I read a version of this story (at least, I assume it’s the same story) in one of Alvin Schwartz’s Scary Stories to Tell in the Dark books. Those books scared the shit out of me and gave me many sleepless nights when I was a kid. Like Zsofia said, it’s amazing how scary children’s literature can be. Every time I read a list of books banned or challenged in school libraries, although I normally am appalled at that type of censorship, when I see that the Scary Stories books are on there, I always think that maybe, just maybe, it would be for the best if kids weren’t reading that stuff. God knows my parents didn’t want me reading it when I was nearly impossible to wake up after an almost sleepless night.

Someone else mentioned a Joyce Carol Oates story and that reminded me of another of her stories (can’t think of the title right now) in which a woman who’d mistreated her dolls as a child finds herself a guest of sorts in the home of a bizarrely hostile family that bears a strange resemblance to her old dolls.

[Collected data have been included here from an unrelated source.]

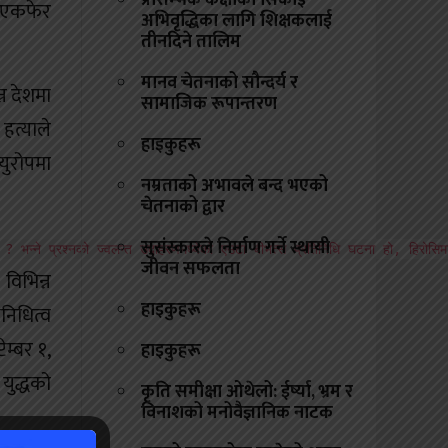
प्रारम्भिक कक्षाको सिकाइ
ा एकफेर
अभिवृद्धिका लागि शिक्षकलाई
तीनदिने तालिम
मानव चेतनाको सौन्दर्य र
्न देशमा
सामाजिक रूपान्तरण
 हत्याले
हाइकुहरू
 युरोपमा
नम्रताको अभावले बन्द भएको
चेतनाको द्वार
सुसंस्कारले निर्माण गर्ने स्थायी
 ? भन्ने प्रश्नको ज्वलन्त उदाहरणमध्येको एउटा बीभत्स प्रतिनिधि घटना हो, हिरोसि
जीवन सफलता
विभिन्न
हाइकुहरू
निधित्व
ेम्बर १,
हाइकुहरू
युद्धको
कृति समीक्षा ओथेलो: ईर्ष्या, भ्रम र
विनाशको मनोवैज्ञानिक नाटक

Stephen King’s “Grey Matter” as a whole didn’t bother me too much, but there’s a part – not relating to the main story at all – where a character talks about encountering (while working in the sewer) kitten-sized baby spiders mewling like kittens for their unseen mother. As a severe arachnophobic, you can imagine how well that sat with me.

Tommyturtle, the Stephen King story you’re talking about is “The Jaunt”.